Sans surprise, le premier chapitre est celui de la naissance de Sparte. A une Sparte achéenne (celle d’Homère) succède une Sparte dorienne après le retour des Héraclides (l’archéologie accrédite l’idée d’invasion au XIIe siècle avant J.-C. , p. 16). Une fois la plaine de Sparte conquise et les cinq bourgades originelles ainsi unifiées, Sparte se lance à la conquête de la vallée de l’Eurotas, puis au VIIIe siècle de la Messénie voisine. Au VIIe siècle, l’Etat laconien est formé, rassemblant l’espace lacédémono-messénien et les cités dites périèques (laconiennes mais pas spartiates). A partir du Vie siècle, Sparte étend encore plus loin son influence dans le Péloponnèse en construisant un système d’alliances appelé Ligue du Péloponnèse par les historiens modernes. De l’époque archaïque date aussi la mise en place du régime spartiate (avec ses deux rois, ses éphores, sa gérousie et son assemblée) et son idéologie, révolutionnaire si l’on considère les voisins de Sparte, qui assigne les qualités aristocratiques à tous les citoyens (comme cela est visible chez le poète Tyrtée) : être Spartiate c’est devoir être le meilleur, mais collectivement, pour la cité (p. 36-45).
E.Levy s’intéresse ensuite à la structure sociale spartiate, en commençant par les trois composantes principales de la cité stricto sensu. A tout seigneur tout honneur, l’on débute avec les Spartiate, leur éducation (agôgè, pédérastie et kryptie), le repas commun des sissyties et comment ces dernières fonctionnent, le lot de terre (kléros, fondement de la prétendue égalité spartiate), la place de la femme et la vie religieuse (marquée par son archaïsme). Pour E. Levy, les observateurs antiques ont à partir de ce tableau beaucoup vu une cité bien ordonnée, où l’on enseigne dès l’enfance l’obéissance aux magistrats et l’honneur, dans une communion sans cesse renouvelée au travers des chants et du vote par cris. Mais on peut aussi y voir une société où la surveillance de tous par tous, au code vestimentaire strict, conduit les citoyens à se cacher pout thésauriser. Société de conformisme, conservatrice et collectiviste, mais dans laquelle il faut constamment se distinguer (p. 112).

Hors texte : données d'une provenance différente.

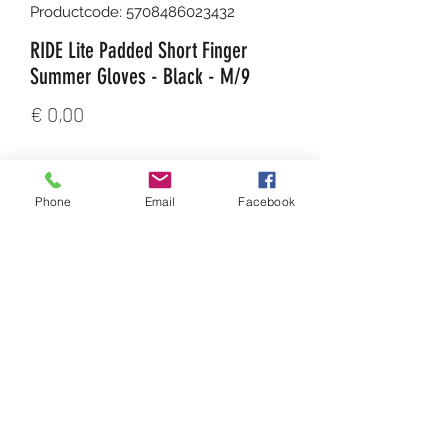
Productcode: 5708486023432
RIDE Lite Padded Short Finger
Summer Gloves - Black - M/9
Prijs
€ 0,00
Aantal
*
Phone
Email
Facebook
In winkelwagen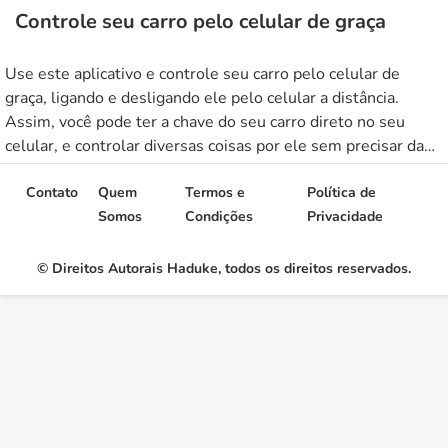
Controle seu carro pelo celular de graça
Use este aplicativo e controle seu carro pelo celular de
graça, ligando e desligando ele pelo celular a distância.
Assim, você pode ter a chave do seu carro direto no seu
celular, e controlar diversas coisas por ele sem precisar da
chave presencial. Aproveite para baixar o app grátis no final
do texto. Controle total […]
Contato
Quem
Termos e
Política de
Somos
Condições
Privacidade
© Direitos Autorais Haduke, todos os direitos reservados.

La seconde partie de la société, ce sont les Hilotes. Esclaves appartenant à la cité, attachés à la terre, ils sont principalement en charge de la production agricole et ne sont ni cessibles à l’extérieur ni affranchissables (p. 118), sauf par la cité. Maltraités de différentes manières, ils sont aussi redoutés par les Spartiates (qui au Ve siècle craignent des révoltes). La dernière partie de l’Etat laconien est constitué des Périèques. Ceux-ci habitent des cités dépendantes, issues vraisemblablement de colonisations, de conquêtes et d’associations, au nombre supérieur à 80. Les Périèques ont la nationalité lacédémonienne mais n’en ont pas la citoyenneté, où alors de seconde catégorie (mais possèdent néanmoins leurs terres). Il est fort vraisemblable que leurs cités soient majoritairement organisées sur un modèle oligarchique (au vu des volontés de Sparte pour les cités de la Ligue du Péloponnèse). Ils fournissent des hoplites ou de l’infanterie de marine et peuvent être envoyés combattre sans la présence de troupes spartiates avec eux. Toujours supérieurs numériquement aux Spartiates, ils leurs sont fidèles jusqu’aux années 370-369 (invasion thébaine, p. 154) parce qu’ils partagent avec eux de nombreuses valeurs et profitent d’être dans l’ensemble dominant la Grèce à de nombreuses reprises.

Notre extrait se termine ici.